The class photograph

Pinned to the desk he’s writing on, in his nephew’s room, is a frame with a fourth-grade class photograph from the boy’s school last year. It isn’t a single photograph, but individual passport-size images of all students, and of their class teacher, set to a common black background. There are sixteen students in all, seven girls, nine boys. The students are handsomely dressed, and each one is smiling at the camera. In their formal shirts and dresses there is also a hint of adulthood, he thinks, a glimpse of how these nine-year-olds will perhaps turn out ten, fifteen years from now: this is what draws him to these images again and again. He looks at the faces as though he’s staring at the future. They are the future, he tells himself. How will they turn out? The confident smile of Luke, the relaxed charm of Robert, Shruti’s gaiety, Sandra’s shyness: what sort of individuals will they grow up to be? What will they do? How different will their lives be? What sort of a world will they inherit and enter? How will they shape it? How much can one glean from their photographs?

He begins to imagine their futures. Gabriel, wearing a tie, looks to him like a future Wall Street banker; Christine, head tilted and on the verge of laughter, will end up as an actress; Khalid, bespectacled and studious looking, is a writer no doubt. His nephew brings him down to earth. Khalid, the boy tells him, is the class bully; Christine hardly speaks to anyone; and Gabriel is interested only in sports.

Concealed beneath his keen interest in these portraits is the desire to become one of them. To be a nine-year-old again. He believes this is a sign of age: in his twenties he never wished he was in school again. And with age comes weariness. What he thinks of most when he sees the photograph is the cyclical nature of things. These new faces are just another iteration in life’s eternal cycle. The same lives will be lived all over again. Some will be labelled high-achievers, others will be called also-rans; some will improve lives of others, some others will make life difficult; some will be mere consumers, others will strive to conserve; some will make money, others will make music; some will read, others will write; some will even end up thinking, like he does, that there isn’t any point at all in life. These smiling faces will go through it all once more: youth, work, achievements, failures, friends, sex, love, marriage, children, unfaithfulness, divorce, re-marriage, old-age, death.
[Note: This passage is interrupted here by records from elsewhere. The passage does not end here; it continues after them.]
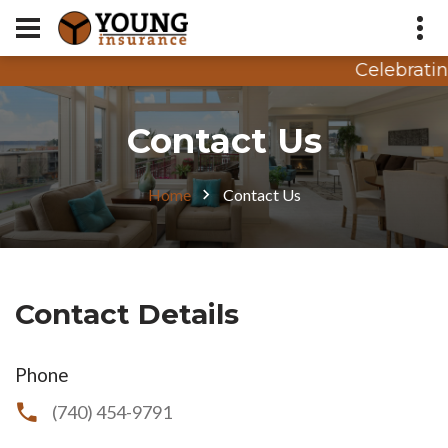
Celebratin
Appointment Request
Contact Us
Quote Request
Home
Contact Us
Contact Details
Phone
(740) 454-9791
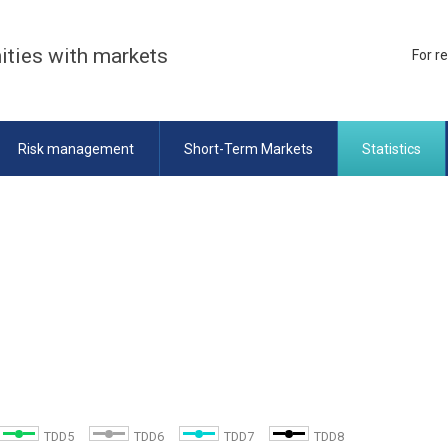
ities with markets
For r
Risk management
Short-Term Markets
Statistics
TDD5
TDD6
TDD7
TDD8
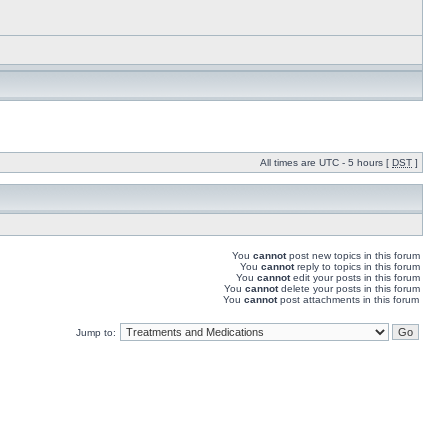
All times are UTC - 5 hours [
DST
]
You
cannot
post new topics in this forum
You
cannot
reply to topics in this forum
You
cannot
edit your posts in this forum
You
cannot
delete your posts in this forum
You
cannot
post attachments in this forum
Jump to:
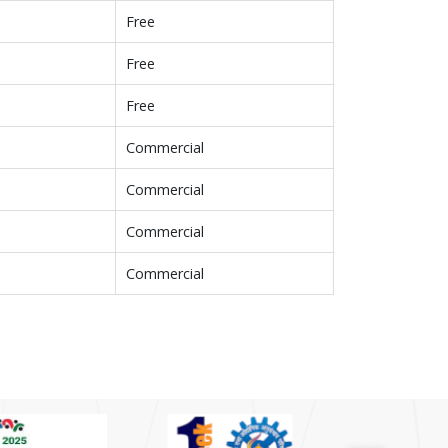
Free
Free
Free
Commercial
Commercial
Commercial
Commercial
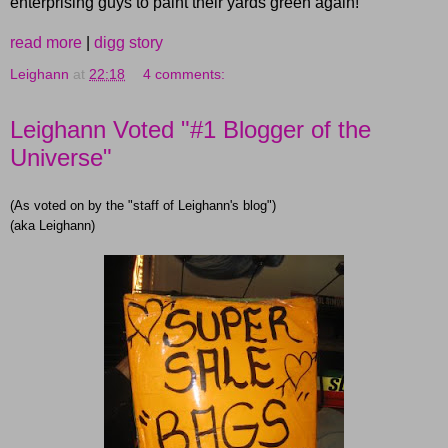
enterprising guys to paint their yards green again!
read more
|
digg story
Leighann
at
22:18
4 comments:
Leighann Voted "#1 Blogger of the
Universe"
(As voted on by the "staff of Leighann's blog")
(aka Leighann)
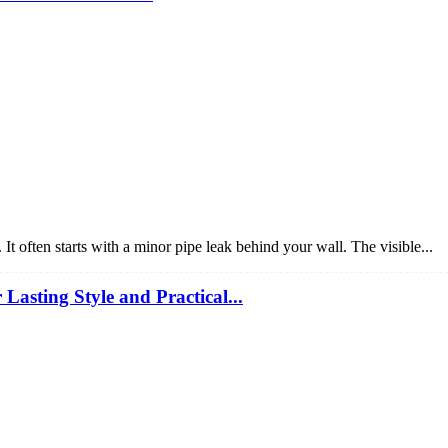
 often starts with a minor pipe leak behind your wall. The visible...
sting Style and Practical...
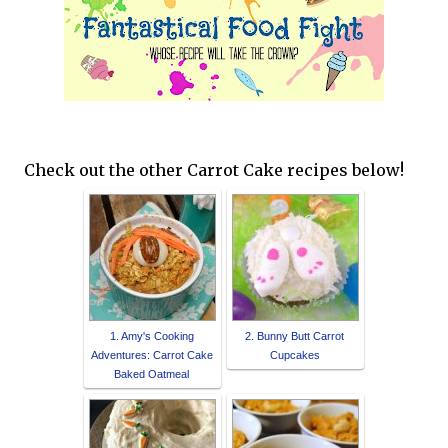
Check out the other Carrot Cake recipes below!
1. Amy's Cooking
2. Bunny Butt Carrot
Adventures: Carrot Cake
Cupcakes
Baked Oatmeal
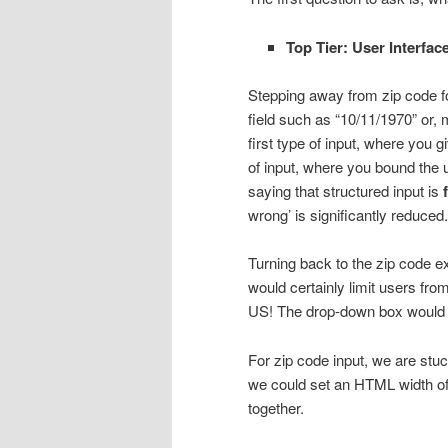
Top Tier: User Interfac
Stepping away from zip code for
field such as “10/11/1970” or
first type of input, where you g
of input, where you bound the u
saying that structured input is
wrong’ is significantly reduced.
Turning back to the zip code e
would certainly limit users fro
US! The drop-down box would be
For zip code input, we are stuc
we could set an HTML width of 
together.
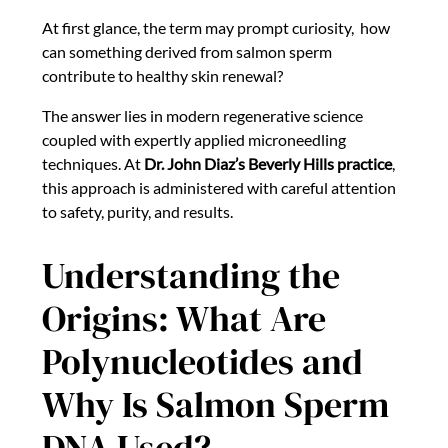
At first glance, the term may prompt curiosity, how
can something derived from salmon sperm
contribute to healthy skin renewal?
The answer lies in modern regenerative science
coupled with expertly applied microneedling
techniques. At
Dr. John Diaz’s Beverly Hills practice
,
this approach is administered with careful attention
to safety, purity, and results.
Understanding the
Origins: What Are
Polynucleotides and
Why Is Salmon Sperm
DNA Used?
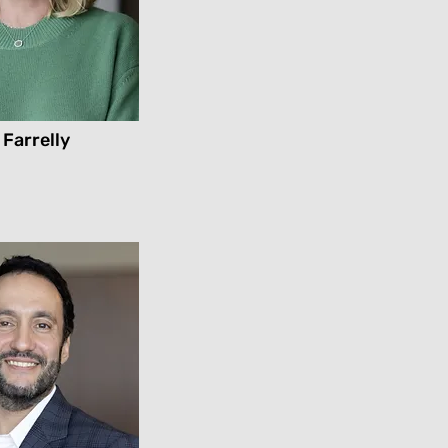
 Farrelly
l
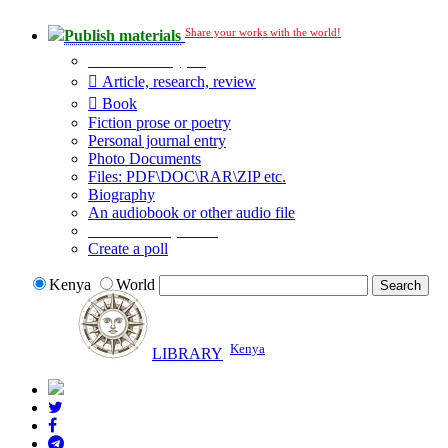
Share your works with the world!
Publish materials
Publication type?
Article, research, review
Book
Fiction prose or poetry
Personal journal entry
Photo Documents
Files: PDF\DOC\RAR\ZIP etc.
Biography
An audiobook or other audio file
Additional options:
Create a poll
Kenya
World
Kenya
LIBRARY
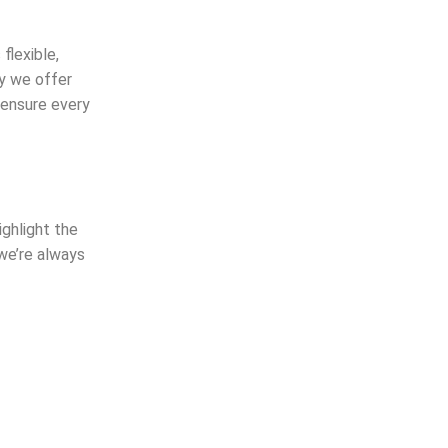
flexible,
hy we offer
 ensure every
ighlight the
 we’re always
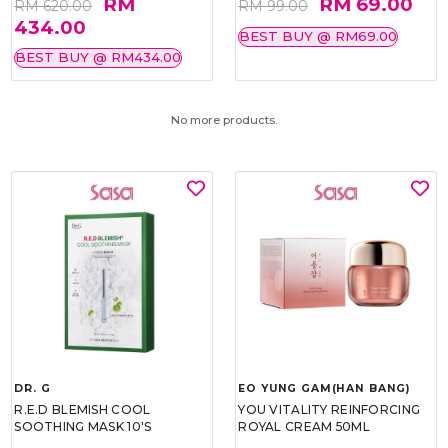
RM
RM 69.00
RM 620.00
RM 99.00
434.00
BEST BUY @ RM69.00
BEST BUY @ RM434.00
No more products.
DR. G
EO YUNG GAM(HAN BANG)
R.E.D BLEMISH COOL
YOU VITALITY REINFORCING
SOOTHING MASK 10'S
ROYAL CREAM 50ML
And they will do this as if it were all happening the first time: the pervasive illusion necessary to give human life meaning. He places himself beyond all this, as though observing the madness and beauty of existence from a distance, but this understanding offers him no solace: his tiredness does not leave him. It does not make him depressed either. His everyday interactions are easy, normal, and sometimes fun. But when he pauses to reflect over where all this is heading, or the point of it all, he faces a blank. Perhaps the point is simply that: to go through it all over again.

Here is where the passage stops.